Nemanja Dančetović

Personal information
- Full name: Nemanja Dančetović
- Date of birth: 25 July 1973 (age 52)
- Place of birth: Pristina, SR Serbia, SFR Yugoslavia
- Height: 1.78 m (5 ft 10 in)
- Position(s): Midfielder

Senior career*
- Years: Team / Apps / (Gls)
- 1991–1995: Priština / 45+ / (1+)
- 1995–1997: Čukarički / 18 / (0)
- 1996: → Radnički Kragujevac (loan)
- 1997–1999: Priština / 44 / (15)
- 1999–2000: Milicionar / 35 / (10)
- 2000: Ulsan Hyundai Horang-i / 6 / (0)
- 2001: Enköpings SK / 4 / (0)
- 2001–2002: Radnički Obrenovac
- 2002: Sutjeska Nikšić / 6 / (0)
- 2003: Patraikos / 12 / (1)
- 2003: Srem
- 2004–2005: Radnički Obrenovac
- 2005–2006: BASK
- 2006–2007: Hajduk Beograd
- 2007–2008: Mladost Lučani / 0 / (0)
- 2009–2010: Radnički Niš / 9 / (0)
- 2016: Hajduk Beograd
- Total:  / 179+ / (27+)

= Nemanja Dančetović =

Serbian footballer

Nemanja Dančetović (Немања Данчетовић; born 25 July 1973) is a Serbian former professional footballer who played as a midfielder.

==Career==
During his journeyman career, Dančetović played for numerous clubs, making his debut with Priština in the 1991–92 Yugoslav Second League.

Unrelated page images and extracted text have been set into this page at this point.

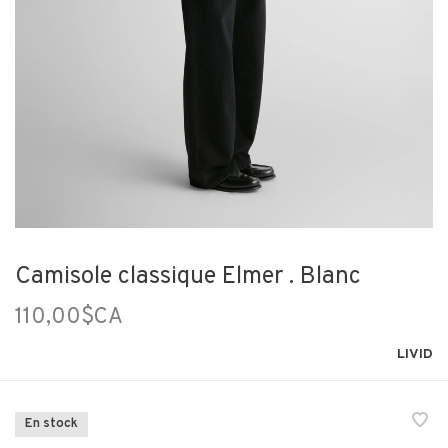
Camisole classique Elmer . Blanc
110,00$CA
LIVID
En stock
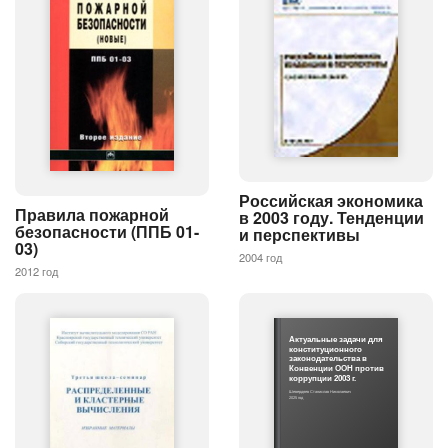
Российская экономика
Правила пожарной
в 2003 году. Тенденции
безопасности (ППБ 01-
и перспективы
03)
2004 год
2012 год
Актуальные задачи для
конституционного
законодательства в
Конвенции ООН против
коррупции 2003 г.
Шевердяев Станислав Николаевич
2025 год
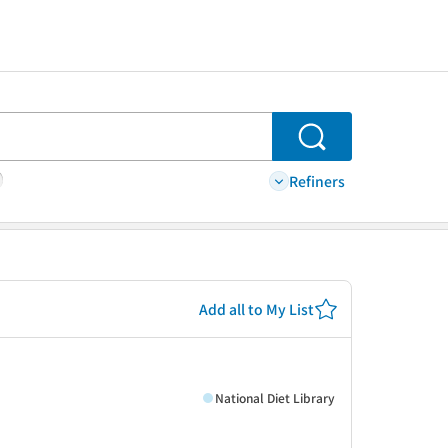
Search
Refiners
Add all to My List
National Diet Library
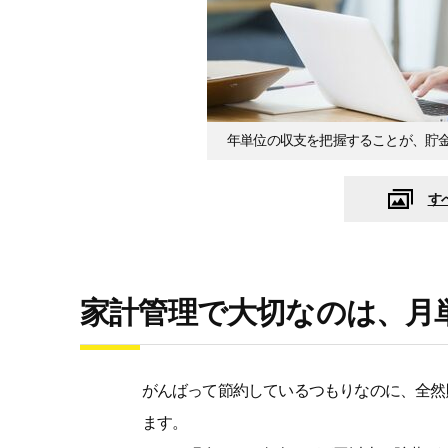
年単位の収支を把握することが、貯
す
家計管理で大切なのは、月
がんばって節約しているつもりなのに、全然
ます。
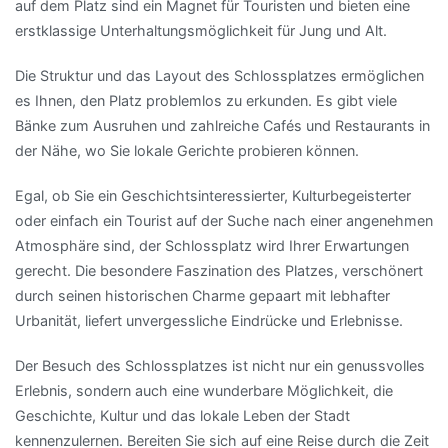
auf dem Platz sind ein Magnet für Touristen und bieten eine
erstklassige Unterhaltungsmöglichkeit für Jung und Alt.
Die Struktur und das Layout des Schlossplatzes ermöglichen
es Ihnen, den Platz problemlos zu erkunden. Es gibt viele
Bänke zum Ausruhen und zahlreiche Cafés und Restaurants in
der Nähe, wo Sie lokale Gerichte probieren können.
Egal, ob Sie ein Geschichtsinteressierter, Kulturbegeisterter
oder einfach ein Tourist auf der Suche nach einer angenehmen
Atmosphäre sind, der Schlossplatz wird Ihrer Erwartungen
gerecht. Die besondere Faszination des Platzes, verschönert
durch seinen historischen Charme gepaart mit lebhafter
Urbanität, liefert unvergessliche Eindrücke und Erlebnisse.
Der Besuch des Schlossplatzes ist nicht nur ein genussvolles
Erlebnis, sondern auch eine wunderbare Möglichkeit, die
Geschichte, Kultur und das lokale Leben der Stadt
kennenzulernen. Bereiten Sie sich auf eine Reise durch die Zeit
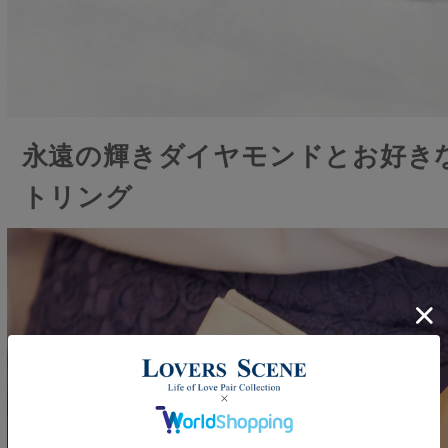
永遠の輝きダイヤモンドとお好き
トリング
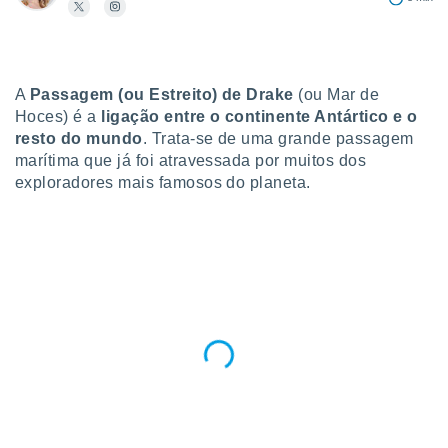
para lhe
licidade e
ados com
esmo. Pode
A
Passagem (ou Estreito) de Drake
(ou Mar de
ais
Hoces) é a
ligação entre o continente Antártico e o
s na nossa
resto do mundo
. Trata-se de uma grande passagem
 Cookies
e
u
marítima que já foi atravessada por muitos dos
nto a
exploradores mais famosos do planeta.
omento,
 botão
de cookies
na parte
nossa
.
IVAMENTE,
as
tes a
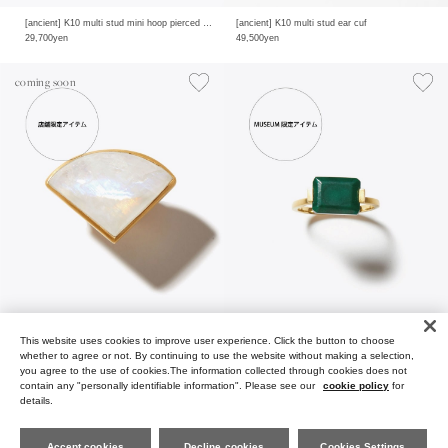
[ancient] K10 multi stud mini hoop pierced earring
[ancient] K10 multi stud ear cuf
29,700yen
49,500yen
coming soon
This website uses cookies to improve user experience. Click the button to choose
[ancient] One of a kind rainbow moon stone ring
[ancient] rectangle malachite ring
whether to agree or not. By continuing to use the website without making a selection,
69,300yen
20,900yen
you agree to the use of cookies.The information collected through cookies does not
contain any "personally identifiable information". Please see our
cookie policy
for
details.
Accept cookies
Decline cookies
Cookies Settings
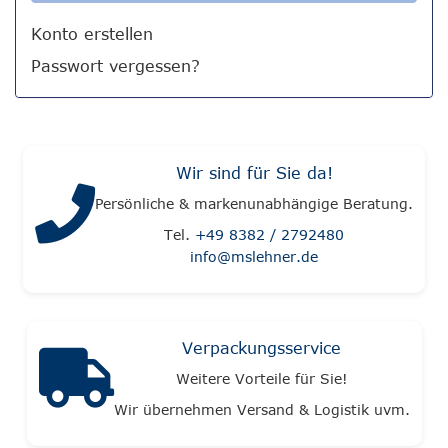
Konto erstellen
Passwort vergessen?
Wir sind für Sie da!
Persönliche & markenunabhängige Beratung.
Tel.
+49 8382 / 2792480
info@mslehner.de
Verpackungsservice
Weitere Vorteile für Sie!
Wir übernehmen Versand & Logistik uvm.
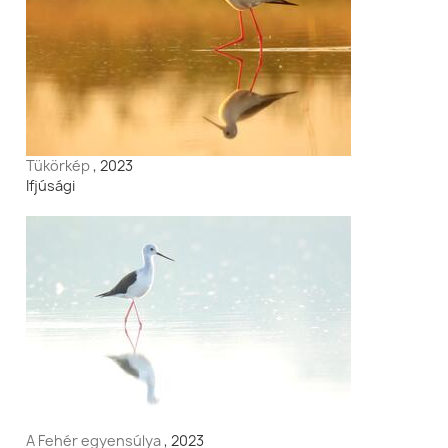
Tükörkép
, 2023
Ifjúsági
A Fehér egyensúlya
, 2023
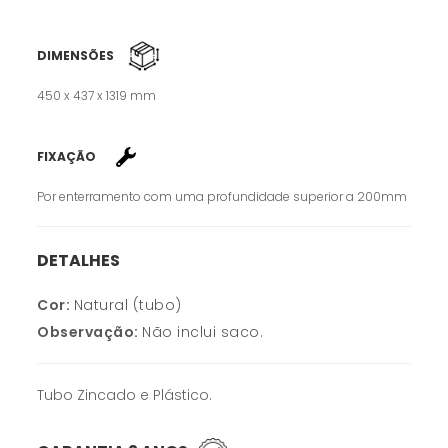
DIMENSÕES
450 x 437 x 1319 mm
FIXAÇÃO
Por enterramento com uma profundidade superior a 200mm
DETALHES
Cor:
Natural (tubo)
Observação:
Não inclui saco.
Tubo Zincado e Plástico.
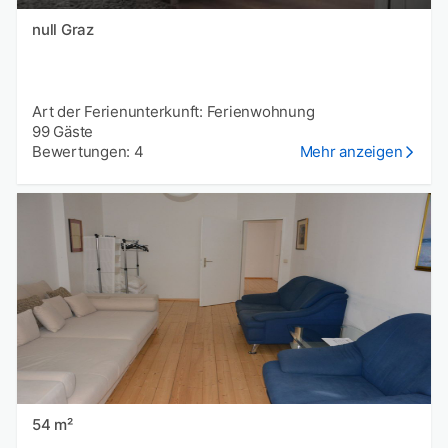
null Graz
Art der Ferienunterkunft: Ferienwohnung
99 Gäste
Bewertungen: 4
Mehr anzeigen
54 m²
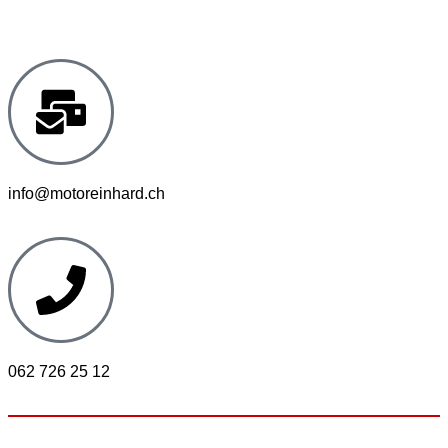
5054 Kirchleerau
info@motoreinhard.ch
062 726 25 12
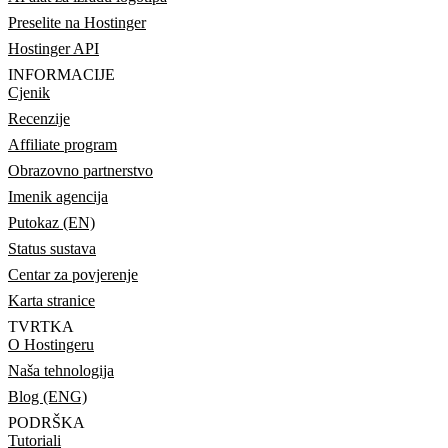
Preselite na Hostinger
Hostinger API
INFORMACIJE
Cjenik
Recenzije
Affiliate program
Obrazovno partnerstvo
Imenik agencija
Putokaz (EN)
Status sustava
Centar za povjerenje
Karta stranice
TVRTKA
O Hostingeru
Naša tehnologija
Blog (ENG)
PODRŠKA
Tutoriali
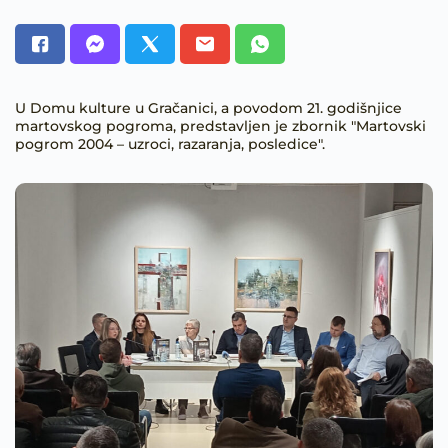
U Domu kulture u Gračanici, a povodom 21. godišnjice
martovskog pogroma, predstavljen je zbornik "Martovski
pogrom 2004 – uzroci, razaranja, posledice".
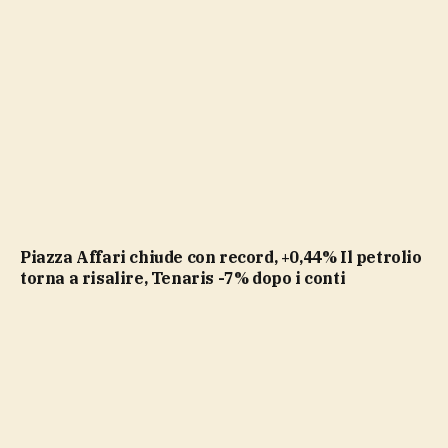
Piazza Affari chiude con record, +0,44% Il petrolio
torna a risalire, Tenaris -7% dopo i conti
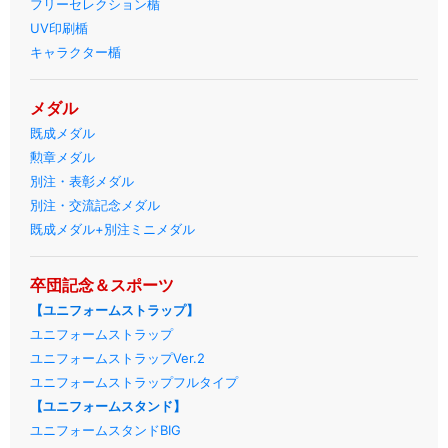
フリーセレクション楯
UV印刷楯
キャラクター楯
メダル
既成メダル
勲章メダル
別注・表彰メダル
別注・交流記念メダル
既成メダル+別注ミニメダル
卒団記念＆スポーツ
【ユニフォームストラップ】
ユニフォームストラップ
ユニフォームストラップVer.2
ユニフォームストラップフルタイプ
【ユニフォームスタンド】
ユニフォームスタンドBIG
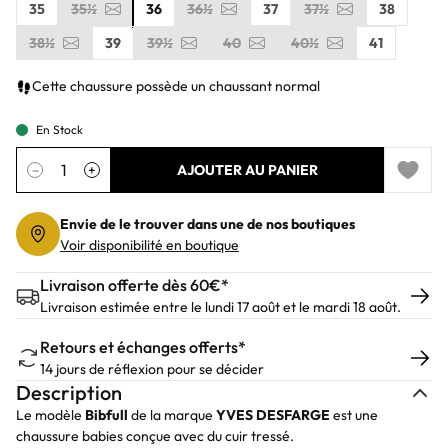
35
35½
36
36½
37
37½
38
38½
39
39½
40
40½
41
Cette chaussure possède un chaussant normal
En Stock
Quantité
−
+
AJOUTER AU PANIER
Add to 
Envie de le trouver dans une de nos boutiques
Voir disponibilité en boutique
Livraison offerte dès 60€*
Livraison estimée entre le lundi 17 août et le mardi 18 août.
Retours et échanges offerts*
14 jours de réflexion pour se décider
Description
Le modèle
Bibfull
de la marque
YVES DESFARGE
est une
chaussure babies conçue avec du cuir tressé.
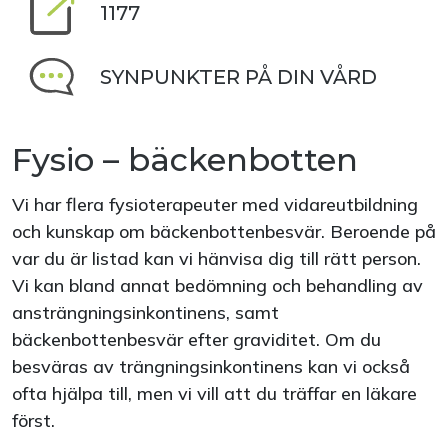
1177
SYNPUNKTER PÅ DIN VÅRD
Fysio – bäckenbotten
Vi har flera fysioterapeuter med vidareutbildning
och kunskap om bäckenbottenbesvär. Beroende på
var du är listad kan vi hänvisa dig till rätt person.
Vi kan bland annat bedömning och behandling av
ansträngningsinkontinens, samt
bäckenbottenbesvär efter graviditet. Om du
besväras av trängningsinkontinens kan vi också
ofta hjälpa till, men vi vill att du träffar en läkare
först.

He later spent two seasons at Čukarički from 1995 to 1997, including a loan spell with Radnički Kragujevac, before returning to Priština.

After scoring 10 goals for Milicionar in the 1999–2000 First League of FR Yugoslavia, Dančetović went abroad to Ulsan Hyundai Horang-i and made six appearances during the 2000 K League. He also briefly played with Enköpings SK, appearing in four games in the 2001 Superettan.

In 2007, Dančetović joined newly promoted Serbian SuperLiga side Mladost Lučani, but made just one appearance in the 2007–08 Serbian Cup. He later played for Radnički Niš during the 2009–10 Serbian First League, as the club suffered relegation.

In early 2016, at the age of 42, Dančetović came out of retirement to play for his former club Hajduk Beograd in the Belgrade Zone League, the fourth tier of Serbian football.